AIM OF THE EXERCISE
Count the lines below that contain the word "agenda". Give only the number.

[Records contained in a dataset]
..........
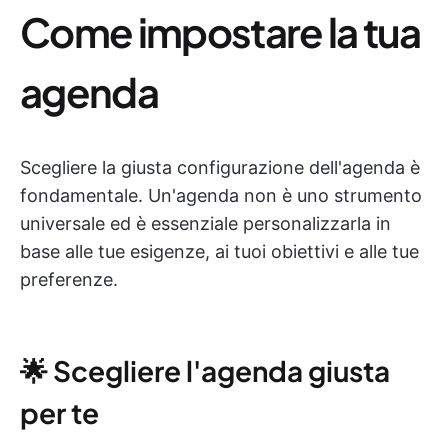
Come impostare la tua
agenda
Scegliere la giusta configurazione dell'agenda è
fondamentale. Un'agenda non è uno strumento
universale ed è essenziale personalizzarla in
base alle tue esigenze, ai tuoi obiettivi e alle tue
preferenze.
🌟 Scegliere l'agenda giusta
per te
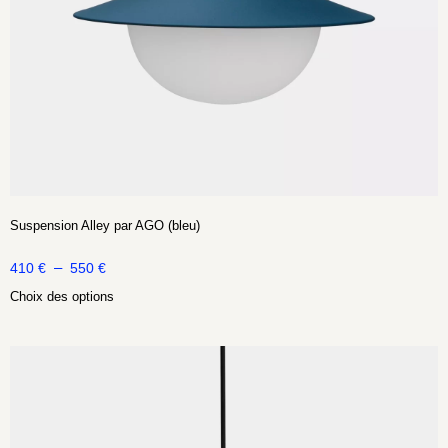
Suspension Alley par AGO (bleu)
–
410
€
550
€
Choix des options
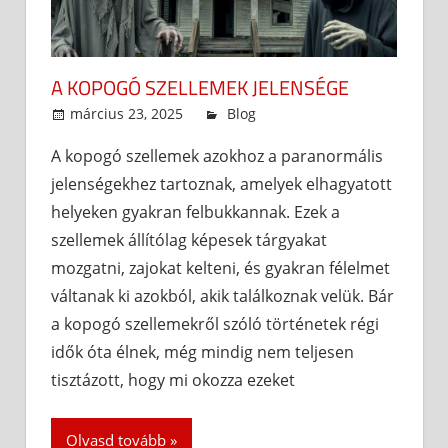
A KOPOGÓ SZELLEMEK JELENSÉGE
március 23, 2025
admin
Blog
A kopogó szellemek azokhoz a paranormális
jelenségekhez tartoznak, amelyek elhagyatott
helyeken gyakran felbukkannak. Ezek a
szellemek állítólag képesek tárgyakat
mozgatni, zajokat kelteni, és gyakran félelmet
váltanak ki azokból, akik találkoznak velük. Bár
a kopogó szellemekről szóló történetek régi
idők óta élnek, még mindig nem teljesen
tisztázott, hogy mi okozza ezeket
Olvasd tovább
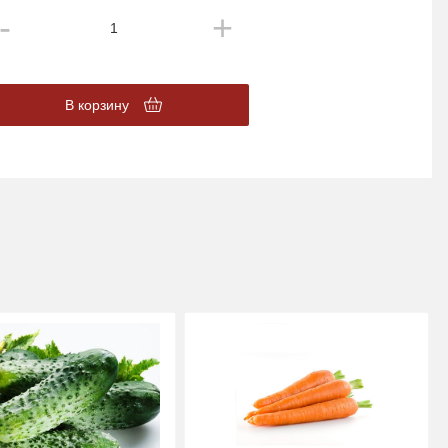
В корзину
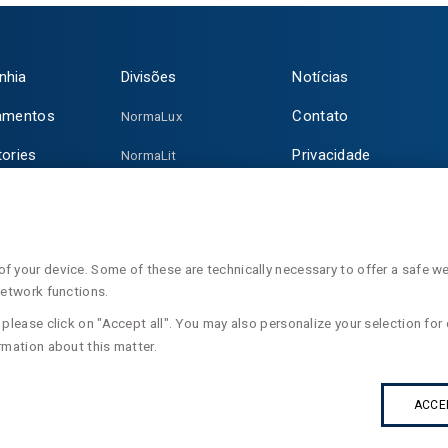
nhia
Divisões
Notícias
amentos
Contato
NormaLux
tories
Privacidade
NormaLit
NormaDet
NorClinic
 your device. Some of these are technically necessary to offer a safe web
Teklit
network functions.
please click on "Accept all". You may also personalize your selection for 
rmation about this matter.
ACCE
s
..........
RESULT FOR THIS EXERCISE
4